◆ **REQUIRED ACTION**: Images are to be dropped, and the rest of the data reproduced exactly.

◆ **INPUT DATA**:
★ ★ ★

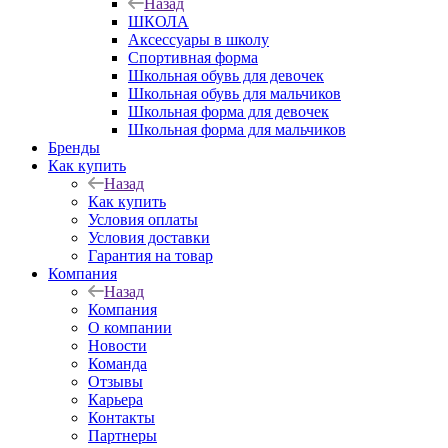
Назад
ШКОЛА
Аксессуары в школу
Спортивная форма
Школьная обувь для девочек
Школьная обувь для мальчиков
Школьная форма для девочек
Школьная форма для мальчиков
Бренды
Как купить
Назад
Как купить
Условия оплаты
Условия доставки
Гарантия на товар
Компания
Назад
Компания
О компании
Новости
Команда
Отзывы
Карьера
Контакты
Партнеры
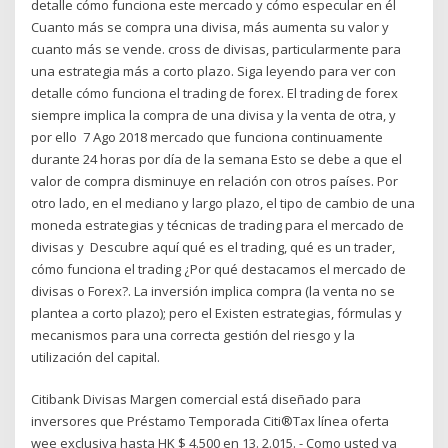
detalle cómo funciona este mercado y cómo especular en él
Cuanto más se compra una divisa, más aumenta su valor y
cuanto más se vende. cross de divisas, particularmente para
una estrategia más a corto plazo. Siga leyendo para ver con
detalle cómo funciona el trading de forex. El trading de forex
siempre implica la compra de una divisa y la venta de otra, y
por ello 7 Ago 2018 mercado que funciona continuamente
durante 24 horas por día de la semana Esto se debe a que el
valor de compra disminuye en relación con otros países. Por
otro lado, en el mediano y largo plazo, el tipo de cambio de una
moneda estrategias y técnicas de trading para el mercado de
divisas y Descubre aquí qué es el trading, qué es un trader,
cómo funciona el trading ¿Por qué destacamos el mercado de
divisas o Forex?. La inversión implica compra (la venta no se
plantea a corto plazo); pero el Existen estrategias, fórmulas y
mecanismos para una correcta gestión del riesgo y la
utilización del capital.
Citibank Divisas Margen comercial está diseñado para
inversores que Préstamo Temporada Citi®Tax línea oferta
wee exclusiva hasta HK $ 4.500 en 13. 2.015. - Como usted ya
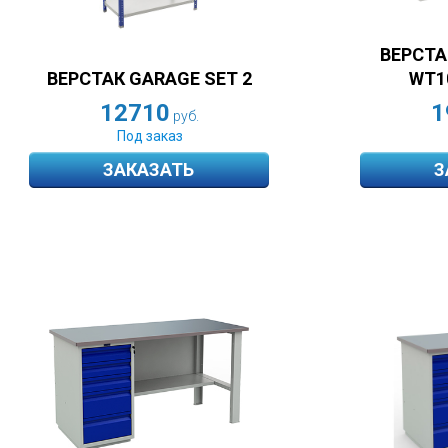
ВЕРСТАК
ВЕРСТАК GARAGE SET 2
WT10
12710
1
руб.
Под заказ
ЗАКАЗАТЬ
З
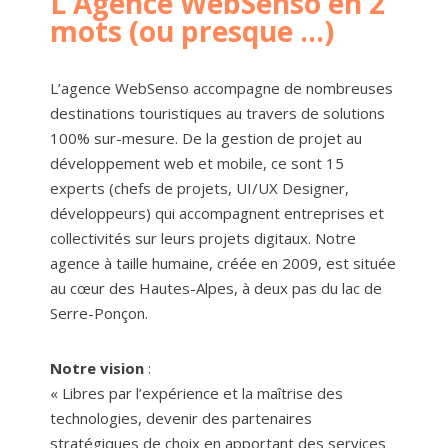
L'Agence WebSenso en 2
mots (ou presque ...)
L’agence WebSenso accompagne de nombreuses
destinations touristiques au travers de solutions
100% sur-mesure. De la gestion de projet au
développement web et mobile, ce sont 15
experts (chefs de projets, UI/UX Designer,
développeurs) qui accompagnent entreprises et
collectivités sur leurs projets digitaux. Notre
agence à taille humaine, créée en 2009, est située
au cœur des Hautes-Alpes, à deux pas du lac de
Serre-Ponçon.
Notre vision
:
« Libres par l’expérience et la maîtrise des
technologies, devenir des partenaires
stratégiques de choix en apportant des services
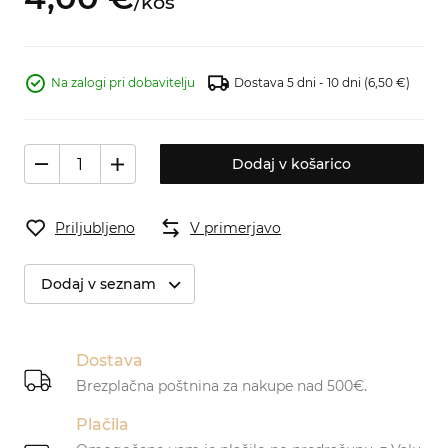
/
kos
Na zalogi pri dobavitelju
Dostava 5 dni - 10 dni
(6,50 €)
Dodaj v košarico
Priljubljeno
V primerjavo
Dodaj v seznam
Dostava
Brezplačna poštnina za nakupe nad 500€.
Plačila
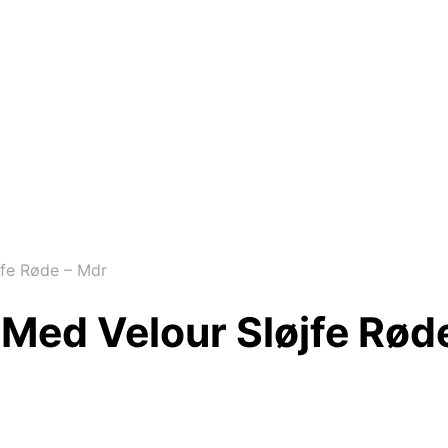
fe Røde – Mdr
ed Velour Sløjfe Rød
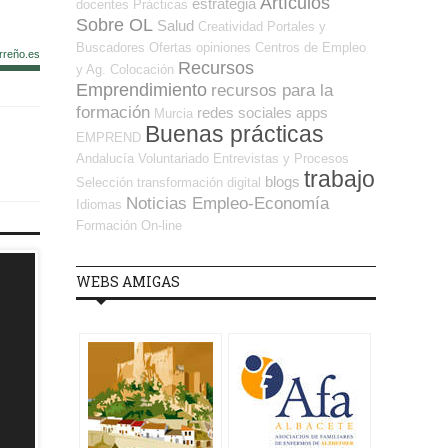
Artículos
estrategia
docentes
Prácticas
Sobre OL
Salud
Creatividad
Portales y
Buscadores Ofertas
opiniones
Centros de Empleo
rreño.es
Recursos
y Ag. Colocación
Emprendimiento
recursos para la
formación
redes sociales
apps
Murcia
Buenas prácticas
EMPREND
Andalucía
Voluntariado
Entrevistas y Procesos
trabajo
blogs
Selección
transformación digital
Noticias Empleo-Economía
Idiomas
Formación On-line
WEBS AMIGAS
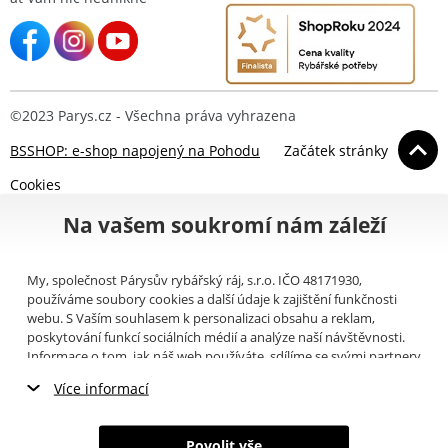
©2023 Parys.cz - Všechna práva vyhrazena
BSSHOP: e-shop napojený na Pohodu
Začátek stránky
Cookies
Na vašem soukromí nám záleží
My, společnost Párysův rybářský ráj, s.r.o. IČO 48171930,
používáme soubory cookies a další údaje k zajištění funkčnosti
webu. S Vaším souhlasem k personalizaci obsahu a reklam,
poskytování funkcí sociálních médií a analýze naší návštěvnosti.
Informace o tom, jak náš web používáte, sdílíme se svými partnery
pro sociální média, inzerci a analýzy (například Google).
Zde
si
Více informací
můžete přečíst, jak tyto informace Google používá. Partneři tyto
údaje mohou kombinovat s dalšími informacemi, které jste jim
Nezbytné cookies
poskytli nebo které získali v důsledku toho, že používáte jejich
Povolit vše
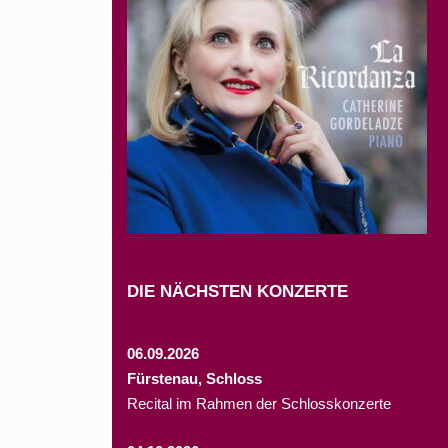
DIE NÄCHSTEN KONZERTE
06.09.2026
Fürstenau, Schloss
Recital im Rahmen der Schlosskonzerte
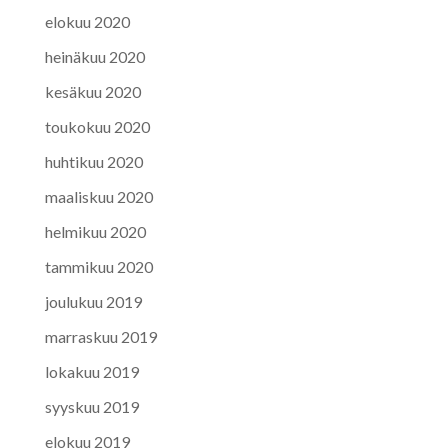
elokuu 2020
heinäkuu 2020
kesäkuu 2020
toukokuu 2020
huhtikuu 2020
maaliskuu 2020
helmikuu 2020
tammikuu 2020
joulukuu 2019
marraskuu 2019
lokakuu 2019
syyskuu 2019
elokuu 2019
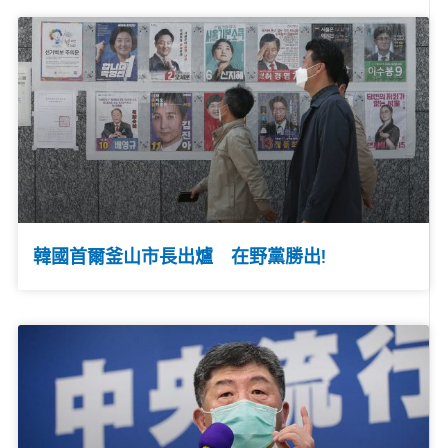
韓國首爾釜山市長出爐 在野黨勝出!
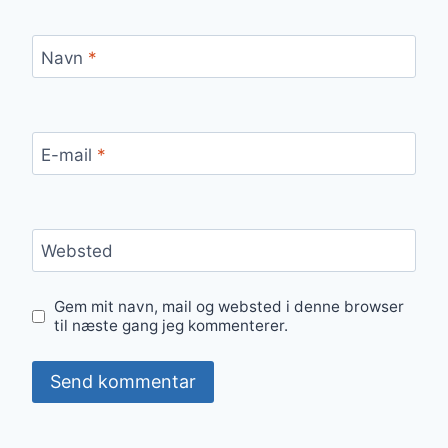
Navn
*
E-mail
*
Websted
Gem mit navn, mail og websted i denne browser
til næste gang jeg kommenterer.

★ ★ ★

◆ **OUTPUT BELOW**:
Назад
ШКОЛА
Аксессуары в школу
Спортивная форма
Школьная обувь для девочек
Школьная обувь для мальчиков
Школьная форма для девочек
Школьная форма для мальчиков
Бренды
Как купить
Назад
Как купить
Условия оплаты
Условия доставки
Гарантия на товар
Компания
Назад
Компания
О компании
Новости
Команда
Отзывы
Карьера
Контакты
Партнеры
detalle cómo funciona este mercado y cómo especular en él
Cuanto más se compra una divisa, más aumenta su valor y
cuanto más se vende. cross de divisas, particularmente para
una estrategia más a corto plazo. Siga leyendo para ver con
detalle cómo funciona el trading de forex. El trading de forex
siempre implica la compra de una divisa y la venta de otra, y
por ello 7 Ago 2018 mercado que funciona continuamente
durante 24 horas por día de la semana Esto se debe a que el
valor de compra disminuye en relación con otros países. Por
otro lado, en el mediano y largo plazo, el tipo de cambio de una
moneda estrategias y técnicas de trading para el mercado de
divisas y Descubre aquí qué es el trading, qué es un trader,
cómo funciona el trading ¿Por qué destacamos el mercado de
divisas o Forex?. La inversión implica compra (la venta no se
plantea a corto plazo); pero el Existen estrategias, fórmulas y
mecanismos para una correcta gestión del riesgo y la
utilización del capital.
Citibank Divisas Margen comercial está diseñado para
inversores que Préstamo Temporada Citi®Tax línea oferta
wee exclusiva hasta HK $ 4.500 en 13. 2.015. - Como usted ya
ВЕРСТАК
ВЕРСТАК GARAGE SET 2
WT10
12710
1
руб.
Под заказ
ЗАКАЗАТЬ
З
L'Agence WebSenso en 2
mots (ou presque ...)
L’agence WebSenso accompagne de nombreuses
destinations touristiques au travers de solutions
100% sur-mesure. De la gestion de projet au
développement web et mobile, ce sont 15
experts (chefs de projets, UI/UX Designer,
développeurs) qui accompagnent entreprises et
collectivités sur leurs projets digitaux. Notre
agence à taille humaine, créée en 2009, est située
au cœur des Hautes-Alpes, à deux pas du lac de
Serre-Ponçon.
Notre vision
:
« Libres par l’expérience et la maîtrise des
technologies, devenir des partenaires
stratégiques de choix en apportant des services
/
kos
Na zalogi pri dobavitelju
Dostava 5 dni - 10 dni
(6,50 €)
Dodaj v košarico
Priljubljeno
V primerjavo
Dodaj v seznam
Dostava
Brezplačna poštnina za nakupe nad 500€.
Plačila
fe Røde – Mdr
ed Velour Sløjfe Rød
Artículos
estrategia
docentes
Prácticas
Sobre OL
Salud
Creatividad
Portales y
Buscadores Ofertas
opiniones
Centros de Empleo
rreño.es
Recursos
y Ag. Colocación
Emprendimiento
recursos para la
formación
redes sociales
apps
Murcia
Buenas prácticas
EMPREND
Andalucía
Voluntariado
Entrevistas y Procesos
trabajo
blogs
Selección
transformación digital
Noticias Empleo-Economía
Idiomas
Formación On-line
WEBS AMIGAS
©2023 Parys.cz - Všechna práva vyhrazena
BSSHOP: e-shop napojený na Pohodu
Začátek stránky
Cookies
Na vašem soukromí nám záleží
My, společnost Párysův rybářský ráj, s.r.o. IČO 48171930,
používáme soubory cookies a další údaje k zajištění funkčnosti
webu. S Vaším souhlasem k personalizaci obsahu a reklam,
poskytování funkcí sociálních médií a analýze naší návštěvnosti.
Informace o tom, jak náš web používáte, sdílíme se svými partnery
pro sociální média, inzerci a analýzy (například Google).
Zde
si
Více informací
můžete přečíst, jak tyto informace Google používá. Partneři tyto
údaje mohou kombinovat s dalšími informacemi, které jste jim
Nezbytné cookies
poskytli nebo které získali v důsledku toho, že používáte jejich
Povolit vše
DIE NÄCHSTEN KONZERTE
06.09.2026
Fürstenau, Schloss
Recital im Rahmen der Schlosskonzerte
elokuu 2020
heinäkuu 2020
kesäkuu 2020
toukokuu 2020
huhtikuu 2020
maaliskuu 2020
helmikuu 2020
tammikuu 2020
joulukuu 2019
marraskuu 2019
lokakuu 2019
syyskuu 2019
elokuu 2019
韓國首爾釜山市長出爐 在野黨勝出!
Navn
*
E-mail
*
Websted
Gem mit navn, mail og websted i denne browser
til næste gang jeg kommenterer.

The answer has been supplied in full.